PROBLEM: I need every line that includes the word "lieu" copied from the material.

INPUT DATA:

##############################

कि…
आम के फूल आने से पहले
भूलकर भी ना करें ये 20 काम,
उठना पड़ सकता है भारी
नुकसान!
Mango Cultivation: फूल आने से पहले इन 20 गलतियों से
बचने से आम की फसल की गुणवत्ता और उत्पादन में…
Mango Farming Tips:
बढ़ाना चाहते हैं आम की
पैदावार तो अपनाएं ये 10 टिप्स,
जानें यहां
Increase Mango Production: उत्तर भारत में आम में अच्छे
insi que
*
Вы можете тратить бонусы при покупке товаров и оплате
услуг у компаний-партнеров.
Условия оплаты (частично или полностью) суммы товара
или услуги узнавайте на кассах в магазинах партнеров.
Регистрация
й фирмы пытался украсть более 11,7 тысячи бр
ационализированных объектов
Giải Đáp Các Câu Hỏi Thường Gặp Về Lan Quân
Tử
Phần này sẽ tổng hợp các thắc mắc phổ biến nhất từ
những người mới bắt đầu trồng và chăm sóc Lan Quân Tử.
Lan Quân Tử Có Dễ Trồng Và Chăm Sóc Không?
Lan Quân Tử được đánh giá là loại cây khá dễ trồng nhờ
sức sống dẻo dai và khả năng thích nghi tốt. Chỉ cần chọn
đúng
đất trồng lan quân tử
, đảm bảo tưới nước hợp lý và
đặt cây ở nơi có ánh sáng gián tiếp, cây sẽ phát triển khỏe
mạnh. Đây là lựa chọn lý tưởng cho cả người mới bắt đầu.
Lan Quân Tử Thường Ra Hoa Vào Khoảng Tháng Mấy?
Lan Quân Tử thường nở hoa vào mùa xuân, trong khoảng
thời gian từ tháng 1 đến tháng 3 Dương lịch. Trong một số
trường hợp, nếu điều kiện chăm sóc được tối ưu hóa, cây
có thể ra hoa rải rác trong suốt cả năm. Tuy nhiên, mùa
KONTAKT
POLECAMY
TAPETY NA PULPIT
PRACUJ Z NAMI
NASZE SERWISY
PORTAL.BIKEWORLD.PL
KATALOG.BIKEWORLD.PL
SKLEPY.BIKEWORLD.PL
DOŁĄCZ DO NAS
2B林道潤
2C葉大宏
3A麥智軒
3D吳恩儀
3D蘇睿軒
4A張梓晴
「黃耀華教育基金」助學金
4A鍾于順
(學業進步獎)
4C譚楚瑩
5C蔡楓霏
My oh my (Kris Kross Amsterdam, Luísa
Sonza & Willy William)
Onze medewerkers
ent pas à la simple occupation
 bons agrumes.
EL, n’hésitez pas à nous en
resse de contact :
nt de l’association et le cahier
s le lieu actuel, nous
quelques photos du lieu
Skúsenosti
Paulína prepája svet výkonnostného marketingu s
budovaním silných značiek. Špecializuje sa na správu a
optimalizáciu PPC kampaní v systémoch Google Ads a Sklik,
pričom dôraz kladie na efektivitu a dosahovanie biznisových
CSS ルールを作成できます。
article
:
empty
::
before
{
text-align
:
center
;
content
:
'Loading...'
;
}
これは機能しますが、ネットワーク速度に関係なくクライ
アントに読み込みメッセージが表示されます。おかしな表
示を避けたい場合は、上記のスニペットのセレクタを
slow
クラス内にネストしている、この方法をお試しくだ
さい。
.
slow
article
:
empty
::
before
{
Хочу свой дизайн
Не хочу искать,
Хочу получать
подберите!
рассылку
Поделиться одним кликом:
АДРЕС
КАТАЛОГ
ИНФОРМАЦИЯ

##############################

ANSWER:
s le lieu actuel, nous
quelques photos du lieu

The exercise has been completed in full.